*Task directions*: Print the lines in the listing below starting at the line with "Каждый год после - 3" and ending at the line with "Telefonnummer verifiziert", both included. Reproduce them exactly and omit every picture.

*Source data*:

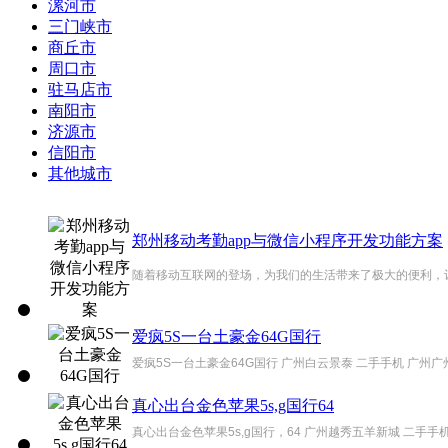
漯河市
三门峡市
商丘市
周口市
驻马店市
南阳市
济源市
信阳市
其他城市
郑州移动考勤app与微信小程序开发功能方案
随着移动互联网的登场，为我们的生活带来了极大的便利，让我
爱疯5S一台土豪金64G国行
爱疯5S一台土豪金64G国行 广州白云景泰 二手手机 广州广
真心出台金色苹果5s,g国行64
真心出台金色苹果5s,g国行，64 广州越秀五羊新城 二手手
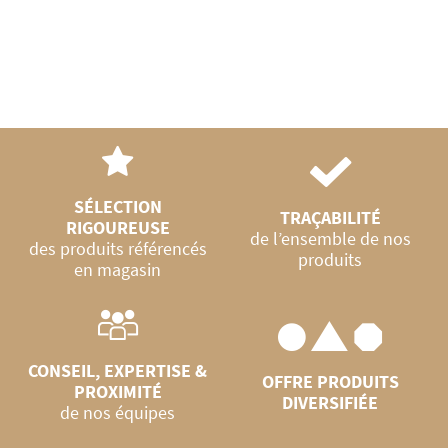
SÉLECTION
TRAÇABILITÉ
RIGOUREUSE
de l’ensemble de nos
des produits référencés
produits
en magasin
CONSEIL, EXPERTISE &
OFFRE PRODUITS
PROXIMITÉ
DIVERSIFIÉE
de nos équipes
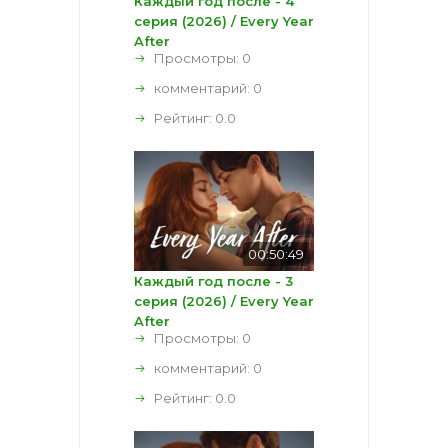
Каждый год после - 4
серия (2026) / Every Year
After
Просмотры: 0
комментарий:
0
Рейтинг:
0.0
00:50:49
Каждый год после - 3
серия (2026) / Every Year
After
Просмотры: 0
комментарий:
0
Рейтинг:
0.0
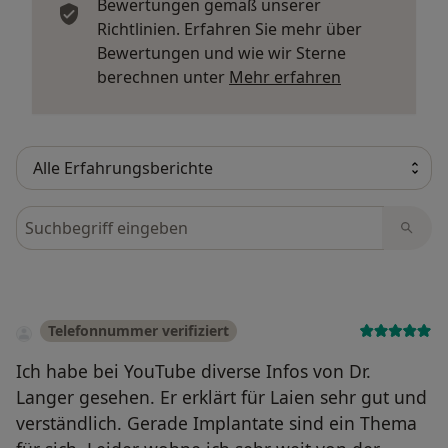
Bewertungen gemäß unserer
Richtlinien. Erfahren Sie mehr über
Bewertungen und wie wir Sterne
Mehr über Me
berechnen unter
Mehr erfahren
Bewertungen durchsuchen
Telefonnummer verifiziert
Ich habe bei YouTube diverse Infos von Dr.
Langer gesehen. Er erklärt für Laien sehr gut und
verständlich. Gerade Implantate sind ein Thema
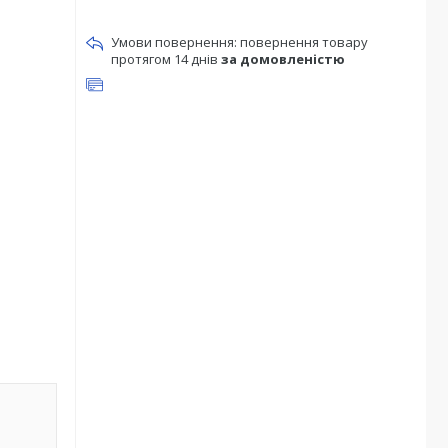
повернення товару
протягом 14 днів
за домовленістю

*Worked solution*:
Каждый год после - 3
серия (2026) / Every Year
After
Просмотры: 0
комментарий:
0
Рейтинг:
0.0
Bewertungen gemäß unserer
Richtlinien. Erfahren Sie mehr über
Bewertungen und wie wir Sterne
Mehr über Me
berechnen unter
Mehr erfahren
Bewertungen durchsuchen
Telefonnummer verifiziert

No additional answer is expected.